What process priority controls is which higher priority tasks can interrupt any given task to use the processor. If you give a process a low priority, and then do nothing else with the machine, it will still take the same amount of time to complete. Process priority only has an effect when you are doing something else with the machine at the same time.
The right way to use process priorities is shown in the following table:
Type of task | Example | Appropriate Priority |
---|---|---|
Safety-critical real-time | Controlling chemical plant | Highest |
Fly-by-wire/drive-by-wire control | ||
Monitoring Nuclear reactor temperature | ||
Real-time | Playing audio or video files | High |
User interaction | ||
Video game rendering | ||
Normal | Text editing | Normal |
Web browser page rendering | ||
Checking for email | ||
CPU intensive | Raytracing/rendering | Low |
Scientific simulation | ||
Manipulating large data sets |
Whilst the table above is very general, the point is that it makes it clear that user interaction (for instance) should take precedence over processing.
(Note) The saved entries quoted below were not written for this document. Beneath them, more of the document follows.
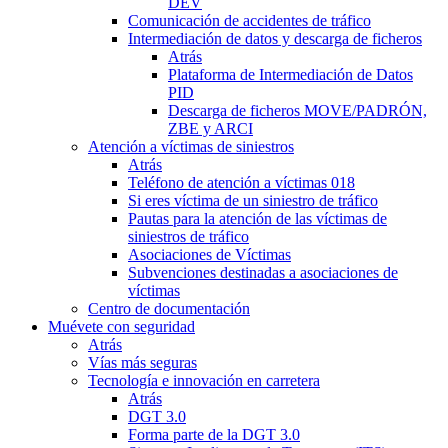
DEV
Comunicación de accidentes de tráfico
Intermediación de datos y descarga de ficheros
Atrás
Plataforma de Intermediación de Datos
PID
Descarga de ficheros MOVE/PADRÓN,
ZBE y ARCI
Atención a víctimas de siniestros
Atrás
Teléfono de atención a víctimas 018
Si eres víctima de un siniestro de tráfico
Pautas para la atención de las víctimas de
siniestros de tráfico
Asociaciones de Víctimas
Subvenciones destinadas a asociaciones de
víctimas
Centro de documentación
Muévete con seguridad
Atrás
Vías más seguras
Tecnología e innovación en carretera
Atrás
DGT 3.0
Forma parte de la DGT 3.0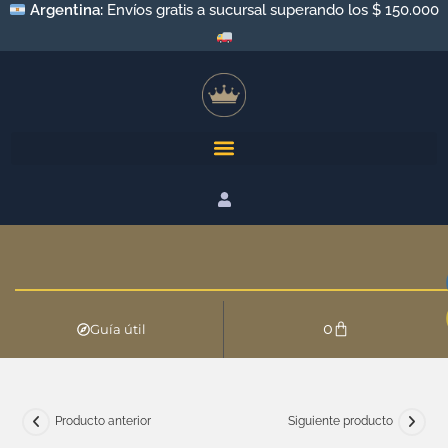
Argentina:
Envíos a todo el país por Andreani y Correo
Argentino
0
Guía útil
Producto anterior
Siguiente producto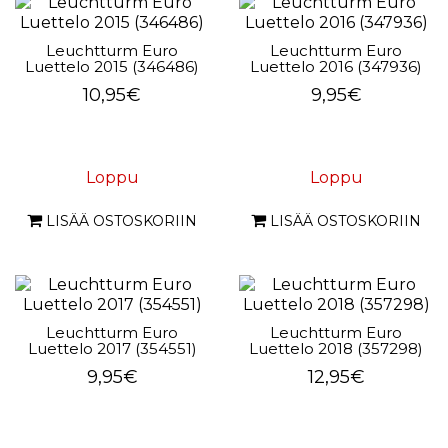
Leuchtturm Euro
Leuchtturm Euro
Luettelo 2015 (346486)
Luettelo 2016 (347936)
10,95€
9,95€
Loppu
Loppu
LISÄÄ OSTOSKORIIN
LISÄÄ OSTOSKORIIN
Leuchtturm Euro
Leuchtturm Euro
Luettelo 2017 (354551)
Luettelo 2018 (357298)
9,95€
12,95€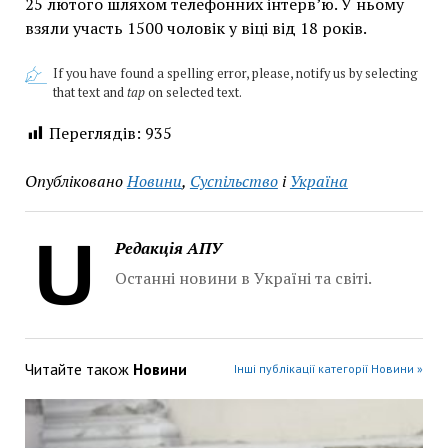
25 лютого шляхом телефонних інтерв’ю. У ньому
взяли участь 1500 чоловік у віці від 18 років.
If you have found a spelling error, please, notify us by selecting
that text and
tap
on selected text.
Переглядів:
935
Опубліковано
Новини
,
Суспільство
і
Україна
Редакція АПУ
Останні новини в Україні та світі.
Читайте також
Новини
Інші публікації категорії Новини »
If I, as an end-user, wish to wordprocess on my machine whilst I wait for a 3D rendering to complete, I should be able to do so. If, on the other hand, I want the rendering to finish as quickly as possible, I can leave my machine alone. Inappropriate priority settings (such as 3D rendering at high priority) make the machine unusable because the interactive response time becomes unacceptable. They don’t make the rendering run any faster!